The five main subfamilies of chemokines are CXC, CC, CX3C, XC, and CX21. Several earlier studies have discovered chemokines to be associated with the development of SKCM. For instance, it was discovered that there was a positive link between immune cell infiltration and CXC subfamily expression in SKCM22. Few studies have, however, looked at the possible benefits of chemokine therapy guidance in SKCM. Consequently, analysis of the antitumor immunological response and prognostic function of chemokines in SKCM is required. Further, developing a prognostic model to anticipate treatment proficiency in SKCM is also significant and could give advantages to coordinating clinical applications.
In this study, we attempt to identify distinct chemokine-related clusters in the integrated SKCM dataset from TCGA as well as the GEO database. Subsequently, the differences between the two aforementioned subsets were analyzed, including the molecular characteristics, prognosis, and intensity of immune cell infiltration. Furthermore, prognostic DEGs between the aforementioned clusters were obtained, and based on these DEGs, a chemokine-related risk score model was constructed. After that, the model's ability to forecast clinical outcome and immunotherapeutic effect was examined, both in the training and test cohorts. Based on all these efforts, we hope that this study will benefit the further development of more effective treatments for SKCM patients.
Materials and methods
Data collection and processing
470 TCGA-SKCM samples and profiles of gene expression statistics, clinical data, and mutation details were obtained using UCSC-XENA (https://xenabrowser.net/datapages/). Similar to this, the GSE54467 (GPL6884, n = 79) dataset's 79 SKCM samples, clinical information, and gene expression statistics were retrieved from the GEO database (https://www.ncbi.nlm.nih.gov/geo/query/acc.cgi?acc=GSE54467). The gene set for this investigation was obtained from the TISIDB database, which has a total of 41 chemokines (http://cis.hku.hk/TISIDB/)23. The profiles was processed through R software24 (version 4.1.1).

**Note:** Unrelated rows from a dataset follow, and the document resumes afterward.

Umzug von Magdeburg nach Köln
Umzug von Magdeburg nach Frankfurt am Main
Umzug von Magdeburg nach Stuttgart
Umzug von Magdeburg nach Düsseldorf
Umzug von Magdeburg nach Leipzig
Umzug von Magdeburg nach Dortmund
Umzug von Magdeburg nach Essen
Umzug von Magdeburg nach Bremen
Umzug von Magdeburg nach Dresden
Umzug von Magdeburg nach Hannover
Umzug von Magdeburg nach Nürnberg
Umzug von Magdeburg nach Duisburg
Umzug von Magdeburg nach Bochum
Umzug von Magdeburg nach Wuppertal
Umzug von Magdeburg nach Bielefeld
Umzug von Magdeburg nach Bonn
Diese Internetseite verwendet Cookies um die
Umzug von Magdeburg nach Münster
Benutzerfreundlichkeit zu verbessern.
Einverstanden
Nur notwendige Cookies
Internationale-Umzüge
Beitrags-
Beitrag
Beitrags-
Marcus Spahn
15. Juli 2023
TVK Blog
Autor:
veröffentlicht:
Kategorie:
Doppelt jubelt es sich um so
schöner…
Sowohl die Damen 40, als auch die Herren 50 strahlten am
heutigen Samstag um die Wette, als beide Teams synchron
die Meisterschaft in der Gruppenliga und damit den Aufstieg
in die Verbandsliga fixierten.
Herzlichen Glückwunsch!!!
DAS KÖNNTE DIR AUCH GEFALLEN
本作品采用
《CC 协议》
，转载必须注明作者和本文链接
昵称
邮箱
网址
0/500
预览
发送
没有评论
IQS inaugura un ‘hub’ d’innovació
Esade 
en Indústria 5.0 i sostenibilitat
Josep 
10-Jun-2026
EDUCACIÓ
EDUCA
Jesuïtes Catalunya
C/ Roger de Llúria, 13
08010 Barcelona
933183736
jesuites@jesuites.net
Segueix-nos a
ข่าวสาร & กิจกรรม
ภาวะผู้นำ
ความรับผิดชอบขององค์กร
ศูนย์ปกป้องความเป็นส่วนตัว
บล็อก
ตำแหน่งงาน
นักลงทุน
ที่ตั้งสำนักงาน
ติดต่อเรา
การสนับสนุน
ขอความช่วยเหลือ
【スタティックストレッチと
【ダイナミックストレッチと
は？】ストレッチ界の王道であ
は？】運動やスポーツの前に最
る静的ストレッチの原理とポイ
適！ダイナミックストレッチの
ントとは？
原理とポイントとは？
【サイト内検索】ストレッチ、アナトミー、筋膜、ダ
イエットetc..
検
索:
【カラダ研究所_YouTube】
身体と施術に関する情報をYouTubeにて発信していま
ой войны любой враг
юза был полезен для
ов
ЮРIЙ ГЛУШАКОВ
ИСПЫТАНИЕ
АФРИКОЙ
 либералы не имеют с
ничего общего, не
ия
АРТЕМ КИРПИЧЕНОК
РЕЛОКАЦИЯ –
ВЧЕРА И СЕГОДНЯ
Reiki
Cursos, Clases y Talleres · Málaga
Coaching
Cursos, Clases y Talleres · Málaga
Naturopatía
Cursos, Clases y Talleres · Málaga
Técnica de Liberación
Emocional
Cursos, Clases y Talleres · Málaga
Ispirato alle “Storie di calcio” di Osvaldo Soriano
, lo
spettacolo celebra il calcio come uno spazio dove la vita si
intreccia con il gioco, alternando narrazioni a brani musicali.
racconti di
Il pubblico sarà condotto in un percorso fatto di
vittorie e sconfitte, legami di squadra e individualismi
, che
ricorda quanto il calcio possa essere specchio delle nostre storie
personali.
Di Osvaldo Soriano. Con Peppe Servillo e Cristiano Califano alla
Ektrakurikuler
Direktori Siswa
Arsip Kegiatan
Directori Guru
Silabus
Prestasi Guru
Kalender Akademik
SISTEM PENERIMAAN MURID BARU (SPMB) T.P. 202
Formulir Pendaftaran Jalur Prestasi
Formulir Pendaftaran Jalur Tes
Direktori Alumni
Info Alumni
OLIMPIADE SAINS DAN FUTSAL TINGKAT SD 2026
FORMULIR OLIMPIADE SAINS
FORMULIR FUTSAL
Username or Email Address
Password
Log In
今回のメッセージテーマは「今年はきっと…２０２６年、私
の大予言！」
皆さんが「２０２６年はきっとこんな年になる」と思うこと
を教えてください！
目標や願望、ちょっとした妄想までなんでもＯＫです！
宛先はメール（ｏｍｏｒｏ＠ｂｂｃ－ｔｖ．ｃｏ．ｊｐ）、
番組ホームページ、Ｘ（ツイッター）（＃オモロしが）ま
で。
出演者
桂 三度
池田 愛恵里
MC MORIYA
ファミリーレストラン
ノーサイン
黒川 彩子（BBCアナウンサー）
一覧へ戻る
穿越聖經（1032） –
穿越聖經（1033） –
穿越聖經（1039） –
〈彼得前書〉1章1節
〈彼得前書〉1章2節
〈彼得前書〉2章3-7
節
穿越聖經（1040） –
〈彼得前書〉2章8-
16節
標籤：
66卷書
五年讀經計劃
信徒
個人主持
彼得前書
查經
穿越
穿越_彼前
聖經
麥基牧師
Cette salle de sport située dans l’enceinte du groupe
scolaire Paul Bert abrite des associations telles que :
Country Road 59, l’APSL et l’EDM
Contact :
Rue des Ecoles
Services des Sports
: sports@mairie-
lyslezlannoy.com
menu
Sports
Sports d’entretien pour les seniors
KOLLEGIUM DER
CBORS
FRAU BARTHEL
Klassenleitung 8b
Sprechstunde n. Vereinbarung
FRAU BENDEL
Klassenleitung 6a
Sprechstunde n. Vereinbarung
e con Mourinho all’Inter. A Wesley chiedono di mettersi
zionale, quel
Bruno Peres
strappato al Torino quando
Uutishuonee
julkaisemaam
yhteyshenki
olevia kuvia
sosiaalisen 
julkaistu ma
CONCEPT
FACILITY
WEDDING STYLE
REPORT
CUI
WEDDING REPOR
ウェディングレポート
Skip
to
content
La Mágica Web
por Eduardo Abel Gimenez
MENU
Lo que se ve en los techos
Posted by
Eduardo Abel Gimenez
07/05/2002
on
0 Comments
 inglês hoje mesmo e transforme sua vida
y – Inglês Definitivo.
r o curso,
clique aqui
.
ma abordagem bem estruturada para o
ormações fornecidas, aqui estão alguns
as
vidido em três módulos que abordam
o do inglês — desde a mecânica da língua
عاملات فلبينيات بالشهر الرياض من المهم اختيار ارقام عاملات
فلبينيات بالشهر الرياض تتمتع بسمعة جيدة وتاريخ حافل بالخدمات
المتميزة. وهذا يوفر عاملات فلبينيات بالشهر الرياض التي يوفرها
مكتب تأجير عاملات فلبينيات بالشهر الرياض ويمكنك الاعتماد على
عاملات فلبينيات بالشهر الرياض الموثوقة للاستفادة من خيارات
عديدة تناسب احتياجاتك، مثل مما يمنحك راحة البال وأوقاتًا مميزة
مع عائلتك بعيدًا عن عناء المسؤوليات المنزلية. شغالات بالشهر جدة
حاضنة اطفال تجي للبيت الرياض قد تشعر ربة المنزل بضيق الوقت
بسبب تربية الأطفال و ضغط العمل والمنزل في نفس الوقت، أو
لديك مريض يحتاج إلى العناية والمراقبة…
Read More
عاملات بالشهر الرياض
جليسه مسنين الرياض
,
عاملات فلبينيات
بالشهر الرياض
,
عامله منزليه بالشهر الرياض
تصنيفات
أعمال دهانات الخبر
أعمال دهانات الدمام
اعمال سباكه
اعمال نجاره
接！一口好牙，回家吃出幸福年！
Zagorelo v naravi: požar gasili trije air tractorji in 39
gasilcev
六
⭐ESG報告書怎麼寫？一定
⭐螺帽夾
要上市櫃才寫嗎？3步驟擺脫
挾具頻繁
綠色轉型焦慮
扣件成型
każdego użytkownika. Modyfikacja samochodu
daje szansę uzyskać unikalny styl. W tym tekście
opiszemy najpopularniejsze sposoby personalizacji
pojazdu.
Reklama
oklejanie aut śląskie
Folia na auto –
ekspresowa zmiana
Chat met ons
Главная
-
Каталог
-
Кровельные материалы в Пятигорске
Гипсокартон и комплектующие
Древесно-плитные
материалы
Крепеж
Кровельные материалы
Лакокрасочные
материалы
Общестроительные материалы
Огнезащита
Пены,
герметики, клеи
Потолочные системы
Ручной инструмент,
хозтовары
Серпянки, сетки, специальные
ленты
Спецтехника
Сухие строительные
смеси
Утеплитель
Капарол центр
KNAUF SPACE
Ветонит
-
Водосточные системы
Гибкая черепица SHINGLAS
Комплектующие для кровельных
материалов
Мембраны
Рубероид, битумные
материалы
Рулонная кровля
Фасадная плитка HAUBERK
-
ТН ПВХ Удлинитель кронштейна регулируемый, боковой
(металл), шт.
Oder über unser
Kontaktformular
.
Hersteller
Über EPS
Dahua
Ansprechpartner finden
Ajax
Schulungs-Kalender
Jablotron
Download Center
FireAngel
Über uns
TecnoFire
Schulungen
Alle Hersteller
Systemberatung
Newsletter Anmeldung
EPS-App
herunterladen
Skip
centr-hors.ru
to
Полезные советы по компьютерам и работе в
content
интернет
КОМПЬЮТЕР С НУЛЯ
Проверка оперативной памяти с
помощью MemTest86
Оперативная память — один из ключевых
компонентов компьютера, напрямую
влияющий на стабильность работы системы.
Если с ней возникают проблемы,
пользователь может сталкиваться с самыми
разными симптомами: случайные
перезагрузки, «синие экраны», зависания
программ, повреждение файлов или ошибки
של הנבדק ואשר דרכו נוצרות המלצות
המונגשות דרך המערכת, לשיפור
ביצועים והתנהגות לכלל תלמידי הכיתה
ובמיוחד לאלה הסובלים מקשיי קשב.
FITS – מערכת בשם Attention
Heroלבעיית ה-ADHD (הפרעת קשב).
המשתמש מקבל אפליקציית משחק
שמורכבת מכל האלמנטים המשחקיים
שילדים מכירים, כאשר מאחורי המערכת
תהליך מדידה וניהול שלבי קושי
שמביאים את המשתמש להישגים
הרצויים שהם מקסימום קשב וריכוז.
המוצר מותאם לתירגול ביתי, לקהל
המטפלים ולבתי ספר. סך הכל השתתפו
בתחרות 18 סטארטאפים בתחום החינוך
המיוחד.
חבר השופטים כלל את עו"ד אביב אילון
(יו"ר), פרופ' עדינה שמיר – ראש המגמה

Genetic alteration analysis
In the TCGA-SKCM cohort, GSCA (Gene Set Cancer Analysis)25 was carried out to analyze the genetic variation of a total of 41 chemokines, comprising methylation, copy number variation (CNV), and single-nucleotide variation (SNV).
Consensus clustering for chemokine-related subtypes in SKCM samples
Firstly, gene expression statistics of 470 tumor samples from the TCGA-SKCM dataset and 79 tumor samples from the GSE54467 dataset were combined to create an integrated SKCM cohort. Then, the batch effects of the aforementioned cohorts were eliminated for further analysis using the R packages “limma”26 and “sva”27 R packages. Based on the chemokine expression profile, we identified two clusters that are related to chemokines using the “ConsensusClusterPlus” R package28. To make sure that the classification was stable, there were 1000 repetitions of the algorithm. To investigate how the two chemokine-related clusters function in clinical settings, we then compared the differences between the two subtypes, including gender, age, tumor grade and stage, prognosis, and so on.
Identification of differentially expressed genes related to chemokines subtypes
Using the R package “limma”26, differentially expressed genes (DEGs) between two cancer-related clusters were discovered. The statistical significance was established at |log2FC|≥ 1 and P value < 0.05. Then, the “ggplot2”29 and “pheatmap” R packages (https://cran.r-project.org/web/packages/pheatmap/index.html) were used to visualize the results.
Functional and pathway enrichment analysis
To investigate the connection of DEGs to Hallmark pathways, KEGG pathways and Reactome pathways, “GSVA” R package30 was used. The MSigDB database provided correlated gene sets (http://software.broadinstitute.org/gsea/msigdb/index.jsp).
Estimation of the immune cell infiltration
The relationship between risk categorization and immune cell infiltration was under investigation. Three methods were performed as follows: ESTIMATE, CIBERSORT, and ssGSEA with the CIBERSORT algorithm (http://cibersort.stanford.edu/), the ESTIMATE algorithm (https://bioinformatics.mdanderson.org/public-software/estimate/), and the GSVA R package30. ESTIMATE algorithm displays the immunological and stromal scores based on RNA-seq statistics from ssGSEA. CIBERSORT algorithm counts the quantity of 22 distinct types of immune cells based on gene expression profiling information. The sum of the 22 immune cell type proportions in each sample was 100 percent. To compare the differences in immunocyte subsets and immunological function between classified clusters, a single-sample gene set enrichment analysis (ssGSEA) was utilized.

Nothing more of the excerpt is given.